DATA LISTING section start
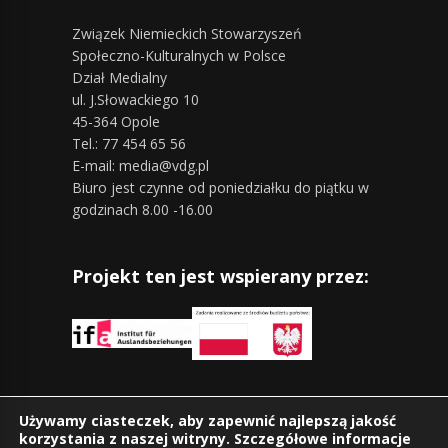
Związek Niemieckich Stowarzyszeń
Społeczno-Kulturalnych w Polsce
Dział Medialny
ul. J.Słowackiego 10
45-364 Opole
Tel.: 77 454 65 56
E-mail: media@vdg.pl
Biuro jest czynne od poniedziałku do piątku w
godzinach 8.00 -16.00
Projekt ten jest wspierany przez:
Znajdziesz nas również na:
Używamy ciasteczek, aby zapewnić najlepszą jakość
korzystania z naszej witryny. Szczegółowe informacje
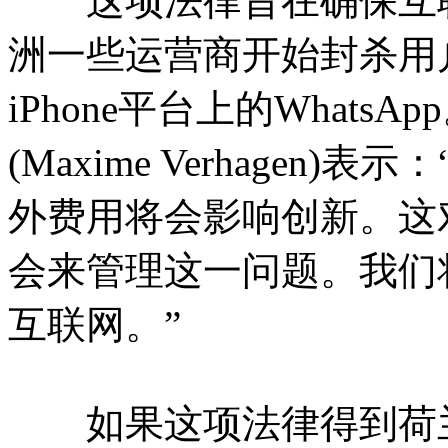
这项法律旨在确保互联
洲一些运营商开始封杀用户使
iPhone平台上的What
(Maxime Verhage
外费用将会影响创新。这
会来管理这一问题。我们
互联网。”
如果这项法律得到荷兰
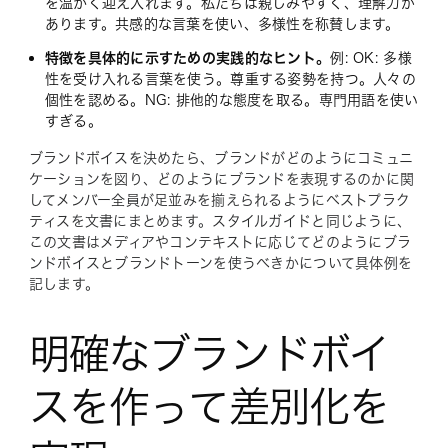
を温かく迎え入れます。私たちは親しみやすく、理解力が
あります。共感的な言葉を使い、多様性を称賛します。
特徴を具体的に示すための実践的なヒント。
例:
OK: 多様
性を受け入れる言葉を使う。尊重する姿勢を持つ。人々の
個性を認める。NG: 排他的な態度を取る。専門用語を使い
すぎる。
ブランドボイスを決めたら、ブランドがどのようにコミュニ
ケーションを図り、どのようにブランドを表現するのかに関
してメンバー全員が足並みを揃えられるようにベストプラク
ティスを文書にまとめます。スタイルガイドと同じように、
この文書はメディアやコンテキストに応じてどのようにブラ
ンドボイスとブランドトーンを使うべきかについて具体例を
記します。
明確なブランドボイ
スを作って差別化を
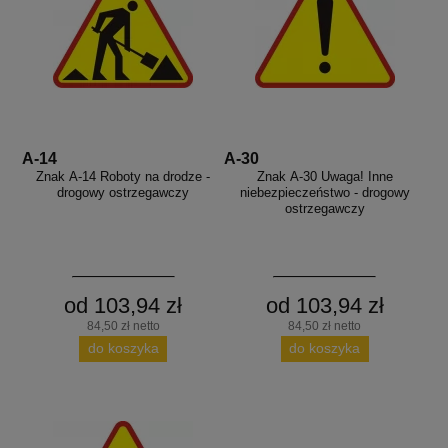
A-14
A-30
Znak A-14 Roboty na drodze -
Znak A-30 Uwaga! Inne
drogowy ostrzegawczy
niebezpieczeństwo - drogowy
ostrzegawczy
od 103,94 zł
od 103,94 zł
84,50 zł netto
84,50 zł netto
do koszyka
do koszyka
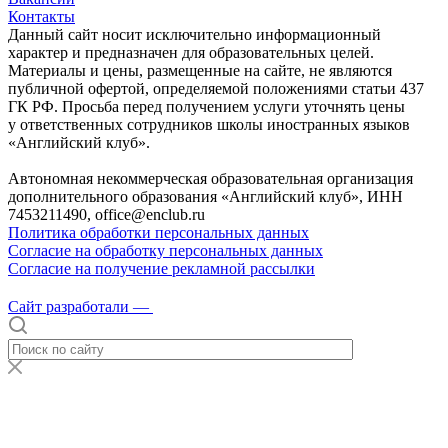
Контакты
Данный сайт носит исключительно информационный
характер и предназначен для образовательных целей.
Материалы и цены, размещенные на сайте, не являются
публичной офертой, определяемой положениями статьи 437
ГК РФ. Просьба перед получением услуги уточнять цены
у ответственных сотрудников школы иностранных языков
«Английский клуб».
Автономная некоммерческая образовательная организация
дополнительного образования «Английский клуб», ИНН
7453211490, office@enclub.ru
Политика обработки персональных данных
Согласие на обработку персональных данных
Согласие на получение рекламной рассылки
Сайт разработали —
DATA LISTING section end
• WHAT NEEDS TO BE DONE: Could you return the lines in the entries above that contain "клуб"?

• TASK RESPONSE:
«Английский клуб».
дополнительного образования «Английский клуб», ИНН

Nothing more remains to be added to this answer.